Note: Courses being audited may not be taken in excess of student load limits for credit generating courses without special “overload” permission from your academic dean. 

STUDENT Classifications  

Freshman     0-29 semester credits  

1 – 1st semester freshman 0-14 credits

2 – 2nd semester freshman 15-29 credits

Sophomore   30-59 credits

3 – 1st semester sophomore 30-44 credits

4 – 2nd semester sophomore 45-59 credits

Junior 60-89 credits

5 – 1st semester junior  60-74 credits

6 – 2nd semester junior  75-89 credits

Senior 90 credits or more

7 – 1st semester senior  90-104 credits

8 – 2nd semester senior 105 credits or more


9 –       special non-degree student

R –     student seeking certificate

J –      second degree student


In addition to the above classifications, students often are classified by the college in which they are enrolled:

A —   School of Arts and Communication

B —   College of Business Administration

E —    School of Education

G —   Graduate Student

H —   College of Science and Allied Health

L —    College of Liberal Studies

P —    College of Science and Allied Health — Exercise Science, Health, and Recreation Programs

Credit by Examination AND RETROACTIVE CREDIT Policy  

A. All credits earned by examination or through retroactive credit will have full academic value (i.e., they will count toward the total required for graduation and, if applicable, fulfill pre-requisite requirements for advanced courses, General Education requirements, core requirements and/or major/minor requirements.)

B. Credit will be entered but no grade will be recorded on the permanent academic record.

C. Credits earned in this manner will not be counted in determining the grade point average.

D. Credits earned by examination will not be counted as part of a student’s course load.

E.  A maximum of 32 semester credits earned in this manner at other accredited institutions will be accepted as transfer credits.

F.  Restrictions:

1. The maximum credits one may earn by examination is 32 credits; 16 for an associate degree.

2. No student will be permitted to attempt to receive credit by examination for a particular course more than once.

3. A student may earn credits by examination only after admission to and enrollment at UW-L. A student will be regarded as “regularly admitted and enrolled” after attending on a full-time or part-time basis and paying the appropriate fees in a regular semester or summer session.

4. No one who has received a final grade in a course or an “incomplete” may earn credit by examination for the same course.

5. A student may not receive credit by examination or retroactive credit for a course they are auditing or have audited at UW-L.

6. No student who has withdrawn from a UW-L course after the first four weeks may earn credit for the course by examination.

See p. 10 for types of credit by examination and retroactive credits.


Senior Enrollment in Graduate Courses 

Undergraduate students with senior status (at least 90 credits) who have at least a 3.00 cumulative grade point average, may enroll in a maximum of six graduate credits.

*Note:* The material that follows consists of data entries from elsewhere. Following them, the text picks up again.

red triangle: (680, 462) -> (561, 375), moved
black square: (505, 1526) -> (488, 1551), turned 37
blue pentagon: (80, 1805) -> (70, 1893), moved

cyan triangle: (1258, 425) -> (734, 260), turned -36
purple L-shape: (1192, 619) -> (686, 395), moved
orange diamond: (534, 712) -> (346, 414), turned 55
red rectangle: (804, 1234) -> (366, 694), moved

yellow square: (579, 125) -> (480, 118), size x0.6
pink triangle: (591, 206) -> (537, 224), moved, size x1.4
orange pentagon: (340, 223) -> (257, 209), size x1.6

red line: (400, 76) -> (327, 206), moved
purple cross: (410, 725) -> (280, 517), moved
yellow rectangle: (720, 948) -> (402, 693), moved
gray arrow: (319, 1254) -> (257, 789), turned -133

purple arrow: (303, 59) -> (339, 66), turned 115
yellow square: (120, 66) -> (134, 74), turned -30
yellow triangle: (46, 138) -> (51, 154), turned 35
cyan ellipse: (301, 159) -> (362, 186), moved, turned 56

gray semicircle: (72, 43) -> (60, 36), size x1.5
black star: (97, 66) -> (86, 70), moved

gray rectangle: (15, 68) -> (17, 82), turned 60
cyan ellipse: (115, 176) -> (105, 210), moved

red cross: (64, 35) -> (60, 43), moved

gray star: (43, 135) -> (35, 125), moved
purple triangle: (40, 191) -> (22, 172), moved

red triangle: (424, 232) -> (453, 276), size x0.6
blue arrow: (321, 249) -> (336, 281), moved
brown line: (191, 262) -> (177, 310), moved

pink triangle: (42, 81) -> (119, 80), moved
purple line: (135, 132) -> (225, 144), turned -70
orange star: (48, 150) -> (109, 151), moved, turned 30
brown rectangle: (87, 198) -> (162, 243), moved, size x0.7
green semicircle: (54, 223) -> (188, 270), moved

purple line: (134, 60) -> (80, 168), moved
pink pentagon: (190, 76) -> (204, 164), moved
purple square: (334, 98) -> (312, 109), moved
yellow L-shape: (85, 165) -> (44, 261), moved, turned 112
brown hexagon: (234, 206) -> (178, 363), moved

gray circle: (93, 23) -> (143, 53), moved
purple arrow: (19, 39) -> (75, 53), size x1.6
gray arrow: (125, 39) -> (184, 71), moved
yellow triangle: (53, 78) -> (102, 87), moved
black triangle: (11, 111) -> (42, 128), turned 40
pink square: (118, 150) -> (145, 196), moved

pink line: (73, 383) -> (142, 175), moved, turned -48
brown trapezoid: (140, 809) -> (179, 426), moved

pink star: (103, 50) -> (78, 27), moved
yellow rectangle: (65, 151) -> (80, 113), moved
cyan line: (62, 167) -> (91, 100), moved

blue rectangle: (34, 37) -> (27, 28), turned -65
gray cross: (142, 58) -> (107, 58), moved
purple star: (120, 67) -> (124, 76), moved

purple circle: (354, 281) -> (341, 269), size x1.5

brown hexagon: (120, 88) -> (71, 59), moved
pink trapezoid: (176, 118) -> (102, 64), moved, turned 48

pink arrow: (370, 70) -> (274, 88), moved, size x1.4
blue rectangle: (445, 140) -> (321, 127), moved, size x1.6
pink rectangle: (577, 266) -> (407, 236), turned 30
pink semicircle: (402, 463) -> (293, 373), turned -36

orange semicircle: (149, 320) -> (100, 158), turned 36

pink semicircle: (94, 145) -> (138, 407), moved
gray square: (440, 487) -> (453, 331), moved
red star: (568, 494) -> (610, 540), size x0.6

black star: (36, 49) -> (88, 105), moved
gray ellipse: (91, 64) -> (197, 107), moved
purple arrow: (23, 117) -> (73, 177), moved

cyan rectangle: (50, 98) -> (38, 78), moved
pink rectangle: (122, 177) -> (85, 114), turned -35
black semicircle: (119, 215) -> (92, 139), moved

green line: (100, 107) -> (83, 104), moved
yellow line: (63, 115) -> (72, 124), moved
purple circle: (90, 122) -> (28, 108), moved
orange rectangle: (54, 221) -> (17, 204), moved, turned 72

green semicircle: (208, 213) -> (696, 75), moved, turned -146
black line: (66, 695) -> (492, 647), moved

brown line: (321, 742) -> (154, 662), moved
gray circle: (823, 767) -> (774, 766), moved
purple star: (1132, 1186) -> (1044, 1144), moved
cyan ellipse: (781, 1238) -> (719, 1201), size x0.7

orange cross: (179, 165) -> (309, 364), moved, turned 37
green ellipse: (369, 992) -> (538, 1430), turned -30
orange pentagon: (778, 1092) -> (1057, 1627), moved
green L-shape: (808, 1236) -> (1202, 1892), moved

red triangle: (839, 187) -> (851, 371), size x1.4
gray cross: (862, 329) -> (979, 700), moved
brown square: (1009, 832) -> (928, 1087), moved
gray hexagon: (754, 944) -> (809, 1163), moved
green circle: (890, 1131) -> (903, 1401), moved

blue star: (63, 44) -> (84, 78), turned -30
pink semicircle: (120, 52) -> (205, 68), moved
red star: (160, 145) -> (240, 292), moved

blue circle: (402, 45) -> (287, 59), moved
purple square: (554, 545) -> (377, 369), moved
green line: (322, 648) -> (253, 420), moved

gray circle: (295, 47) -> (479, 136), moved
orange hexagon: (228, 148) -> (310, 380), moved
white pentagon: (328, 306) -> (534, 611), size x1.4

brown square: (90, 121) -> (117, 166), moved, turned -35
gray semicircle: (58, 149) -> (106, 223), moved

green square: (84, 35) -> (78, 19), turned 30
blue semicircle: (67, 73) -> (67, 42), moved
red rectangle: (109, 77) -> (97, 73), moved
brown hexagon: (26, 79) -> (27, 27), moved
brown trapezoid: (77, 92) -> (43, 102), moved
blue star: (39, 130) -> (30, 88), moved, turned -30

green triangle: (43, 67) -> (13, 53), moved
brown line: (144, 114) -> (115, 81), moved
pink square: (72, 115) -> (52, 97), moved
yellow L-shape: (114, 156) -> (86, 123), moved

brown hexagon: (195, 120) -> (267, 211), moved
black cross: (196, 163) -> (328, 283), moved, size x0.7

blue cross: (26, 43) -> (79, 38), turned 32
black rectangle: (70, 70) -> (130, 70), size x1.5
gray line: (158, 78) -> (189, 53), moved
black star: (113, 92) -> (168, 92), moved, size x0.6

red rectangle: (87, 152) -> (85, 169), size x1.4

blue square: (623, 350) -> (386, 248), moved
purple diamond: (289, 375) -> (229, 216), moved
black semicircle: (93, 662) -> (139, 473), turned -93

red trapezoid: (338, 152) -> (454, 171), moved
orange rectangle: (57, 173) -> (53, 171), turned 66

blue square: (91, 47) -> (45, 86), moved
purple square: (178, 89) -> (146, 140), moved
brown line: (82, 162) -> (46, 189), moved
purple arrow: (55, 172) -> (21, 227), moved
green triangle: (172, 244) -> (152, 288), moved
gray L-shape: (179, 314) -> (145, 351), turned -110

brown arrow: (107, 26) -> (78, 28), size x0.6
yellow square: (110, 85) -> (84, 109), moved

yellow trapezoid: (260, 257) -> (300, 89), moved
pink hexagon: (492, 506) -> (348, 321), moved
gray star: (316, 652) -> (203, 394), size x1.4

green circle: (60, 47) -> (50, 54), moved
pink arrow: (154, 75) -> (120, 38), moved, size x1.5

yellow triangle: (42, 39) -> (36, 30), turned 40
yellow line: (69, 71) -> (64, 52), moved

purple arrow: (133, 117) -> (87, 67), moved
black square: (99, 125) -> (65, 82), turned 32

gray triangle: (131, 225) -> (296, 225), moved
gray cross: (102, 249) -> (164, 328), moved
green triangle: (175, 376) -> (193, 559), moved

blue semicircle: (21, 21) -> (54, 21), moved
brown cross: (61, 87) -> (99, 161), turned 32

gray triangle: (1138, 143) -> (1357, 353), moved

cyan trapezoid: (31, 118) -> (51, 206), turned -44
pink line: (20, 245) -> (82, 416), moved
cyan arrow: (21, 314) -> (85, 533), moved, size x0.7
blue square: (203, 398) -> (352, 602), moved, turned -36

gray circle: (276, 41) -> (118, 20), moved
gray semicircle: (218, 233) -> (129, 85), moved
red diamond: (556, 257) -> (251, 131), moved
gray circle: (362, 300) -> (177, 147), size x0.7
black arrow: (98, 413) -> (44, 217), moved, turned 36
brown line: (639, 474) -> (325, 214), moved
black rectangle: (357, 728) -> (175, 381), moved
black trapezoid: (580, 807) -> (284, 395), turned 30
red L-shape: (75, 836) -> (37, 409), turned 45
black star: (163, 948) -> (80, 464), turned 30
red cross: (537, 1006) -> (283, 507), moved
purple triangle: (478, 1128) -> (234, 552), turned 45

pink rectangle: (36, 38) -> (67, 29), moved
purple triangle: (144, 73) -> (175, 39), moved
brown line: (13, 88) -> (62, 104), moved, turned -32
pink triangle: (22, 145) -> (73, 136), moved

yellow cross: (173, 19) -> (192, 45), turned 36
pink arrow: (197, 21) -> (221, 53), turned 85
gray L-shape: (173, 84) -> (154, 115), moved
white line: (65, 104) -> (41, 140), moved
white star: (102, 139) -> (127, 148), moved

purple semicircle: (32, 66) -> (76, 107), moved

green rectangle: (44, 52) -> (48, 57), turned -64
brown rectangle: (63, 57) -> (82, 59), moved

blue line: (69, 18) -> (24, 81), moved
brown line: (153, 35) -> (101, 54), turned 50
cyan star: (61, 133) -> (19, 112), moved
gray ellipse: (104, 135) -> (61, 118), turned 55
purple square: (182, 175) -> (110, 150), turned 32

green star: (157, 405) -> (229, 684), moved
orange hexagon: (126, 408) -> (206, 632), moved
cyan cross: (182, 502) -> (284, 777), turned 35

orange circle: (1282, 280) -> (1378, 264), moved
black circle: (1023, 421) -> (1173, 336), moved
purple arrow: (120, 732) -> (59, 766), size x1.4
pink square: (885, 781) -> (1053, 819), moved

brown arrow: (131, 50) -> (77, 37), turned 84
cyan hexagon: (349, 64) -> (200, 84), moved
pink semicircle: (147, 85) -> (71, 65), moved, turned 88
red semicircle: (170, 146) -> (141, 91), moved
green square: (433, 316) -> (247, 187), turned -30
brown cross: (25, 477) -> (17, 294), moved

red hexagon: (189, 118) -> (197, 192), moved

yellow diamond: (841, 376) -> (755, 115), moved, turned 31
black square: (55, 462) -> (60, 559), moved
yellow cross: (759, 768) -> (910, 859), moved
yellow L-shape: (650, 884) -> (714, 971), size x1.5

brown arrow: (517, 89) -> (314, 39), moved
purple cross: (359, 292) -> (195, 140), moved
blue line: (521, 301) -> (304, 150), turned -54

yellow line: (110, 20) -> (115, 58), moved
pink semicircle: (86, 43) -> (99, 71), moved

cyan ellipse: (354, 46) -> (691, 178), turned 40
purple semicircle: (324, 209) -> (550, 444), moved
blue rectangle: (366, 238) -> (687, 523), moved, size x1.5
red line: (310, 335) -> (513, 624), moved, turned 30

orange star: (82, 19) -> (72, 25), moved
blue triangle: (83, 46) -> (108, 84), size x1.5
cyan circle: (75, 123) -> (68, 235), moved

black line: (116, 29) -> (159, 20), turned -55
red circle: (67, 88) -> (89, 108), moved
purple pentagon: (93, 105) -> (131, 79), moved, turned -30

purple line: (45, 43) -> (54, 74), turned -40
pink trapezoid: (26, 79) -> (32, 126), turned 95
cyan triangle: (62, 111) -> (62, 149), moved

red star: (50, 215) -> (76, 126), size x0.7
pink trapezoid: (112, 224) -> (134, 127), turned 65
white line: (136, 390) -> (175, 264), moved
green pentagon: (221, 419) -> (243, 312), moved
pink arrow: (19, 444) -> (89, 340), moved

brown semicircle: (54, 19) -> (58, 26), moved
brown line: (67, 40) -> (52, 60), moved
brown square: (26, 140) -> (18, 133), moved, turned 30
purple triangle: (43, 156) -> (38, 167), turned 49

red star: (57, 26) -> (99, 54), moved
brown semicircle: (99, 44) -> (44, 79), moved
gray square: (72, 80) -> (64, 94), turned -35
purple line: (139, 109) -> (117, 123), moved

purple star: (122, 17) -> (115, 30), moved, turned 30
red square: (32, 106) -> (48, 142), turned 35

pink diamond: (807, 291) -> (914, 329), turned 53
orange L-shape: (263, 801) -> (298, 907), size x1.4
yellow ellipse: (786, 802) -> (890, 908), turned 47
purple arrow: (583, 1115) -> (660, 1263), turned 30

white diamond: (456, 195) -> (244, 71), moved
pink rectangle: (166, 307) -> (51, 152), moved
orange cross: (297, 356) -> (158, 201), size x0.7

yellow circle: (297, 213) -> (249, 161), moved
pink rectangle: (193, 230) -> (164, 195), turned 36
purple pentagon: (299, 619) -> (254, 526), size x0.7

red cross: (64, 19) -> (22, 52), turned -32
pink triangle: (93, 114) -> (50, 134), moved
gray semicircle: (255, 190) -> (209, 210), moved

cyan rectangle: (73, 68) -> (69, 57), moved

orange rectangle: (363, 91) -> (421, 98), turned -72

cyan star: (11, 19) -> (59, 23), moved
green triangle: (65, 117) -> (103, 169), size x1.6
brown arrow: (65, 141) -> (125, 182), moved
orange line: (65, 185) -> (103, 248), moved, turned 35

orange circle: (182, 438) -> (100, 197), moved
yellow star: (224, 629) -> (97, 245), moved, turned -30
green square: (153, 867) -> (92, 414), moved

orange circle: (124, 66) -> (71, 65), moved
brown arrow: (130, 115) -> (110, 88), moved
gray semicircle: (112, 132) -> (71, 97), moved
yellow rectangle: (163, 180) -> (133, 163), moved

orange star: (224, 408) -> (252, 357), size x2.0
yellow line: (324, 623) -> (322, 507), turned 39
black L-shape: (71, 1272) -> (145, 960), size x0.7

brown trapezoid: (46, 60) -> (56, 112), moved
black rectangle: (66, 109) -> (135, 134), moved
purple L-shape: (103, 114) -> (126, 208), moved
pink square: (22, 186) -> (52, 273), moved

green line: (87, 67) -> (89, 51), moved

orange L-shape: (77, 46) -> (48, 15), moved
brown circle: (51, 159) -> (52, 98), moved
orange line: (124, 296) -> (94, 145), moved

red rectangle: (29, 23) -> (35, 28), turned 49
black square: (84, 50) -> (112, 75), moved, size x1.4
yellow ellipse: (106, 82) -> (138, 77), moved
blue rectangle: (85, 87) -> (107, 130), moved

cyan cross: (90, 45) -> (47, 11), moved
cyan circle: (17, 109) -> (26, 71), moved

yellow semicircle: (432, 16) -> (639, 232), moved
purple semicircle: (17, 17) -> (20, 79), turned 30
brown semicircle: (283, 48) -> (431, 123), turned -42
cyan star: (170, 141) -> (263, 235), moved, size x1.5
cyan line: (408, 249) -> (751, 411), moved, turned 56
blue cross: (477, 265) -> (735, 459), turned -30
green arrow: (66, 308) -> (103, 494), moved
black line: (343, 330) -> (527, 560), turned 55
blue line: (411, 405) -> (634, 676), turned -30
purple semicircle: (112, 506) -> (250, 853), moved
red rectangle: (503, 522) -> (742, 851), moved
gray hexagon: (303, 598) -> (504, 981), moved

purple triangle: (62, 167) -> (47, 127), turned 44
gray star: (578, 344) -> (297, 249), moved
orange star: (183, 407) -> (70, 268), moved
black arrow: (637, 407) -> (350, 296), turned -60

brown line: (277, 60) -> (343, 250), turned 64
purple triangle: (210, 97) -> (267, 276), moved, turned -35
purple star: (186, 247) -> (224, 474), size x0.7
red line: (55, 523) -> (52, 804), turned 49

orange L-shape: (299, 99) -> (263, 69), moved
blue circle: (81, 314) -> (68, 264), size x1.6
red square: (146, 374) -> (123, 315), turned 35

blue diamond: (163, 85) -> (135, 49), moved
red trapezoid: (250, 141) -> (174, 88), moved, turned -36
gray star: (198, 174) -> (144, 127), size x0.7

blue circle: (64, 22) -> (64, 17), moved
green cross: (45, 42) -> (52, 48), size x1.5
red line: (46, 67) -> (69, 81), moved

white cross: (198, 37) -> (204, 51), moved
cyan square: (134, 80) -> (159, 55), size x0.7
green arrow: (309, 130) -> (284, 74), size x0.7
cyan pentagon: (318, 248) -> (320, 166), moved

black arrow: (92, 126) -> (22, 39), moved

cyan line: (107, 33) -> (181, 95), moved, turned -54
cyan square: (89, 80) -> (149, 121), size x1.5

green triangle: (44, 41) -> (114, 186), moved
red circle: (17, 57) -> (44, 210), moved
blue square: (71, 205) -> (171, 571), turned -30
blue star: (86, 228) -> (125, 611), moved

These graduate level credits may not be used to satisfy requirements for a bachelor degree. Exceptions to these requirements must be approved by the Graduate Council. Maximum student credit load for dual enrollment (graduate/undergraduate) is 15 credit hours for a semester and eight credit hours for a summer session (standard university overload approval process applies.) Undergraduate students are not allowed to enroll in graduate MBA courses.

Students must submit written permission from the course instructor and their adviser along with a graduate special non-degree application, to the admissions office prior to registering for a graduate course. The registration system cannot accommodate senior dual enrollment; therefore, registration for the graduate course(s) must be done via mail or in person at the Records and Registration Office. Undergraduate tuition and fees are charged. Students are expected to purchase texts for graduate courses.


Grading System 

Scholastic standing is determined by the grade point system. Grade points are used to determine an official scholastic average for each student. A semester grade point average is calculated by dividing the grade points earned by the number of credits attempted that semester. The cumulative average is the total number of grade points earned divided by the total number of credits attempted.

Undergraduates must maintain an average of 2.00 as the minimum standard for satisfactory work after the fourth semester of attendance. (See p. 41)

Effective beginning spring semester, January 1994, the university adopted a seven-step grading scale with point values assigned as listed on the next page.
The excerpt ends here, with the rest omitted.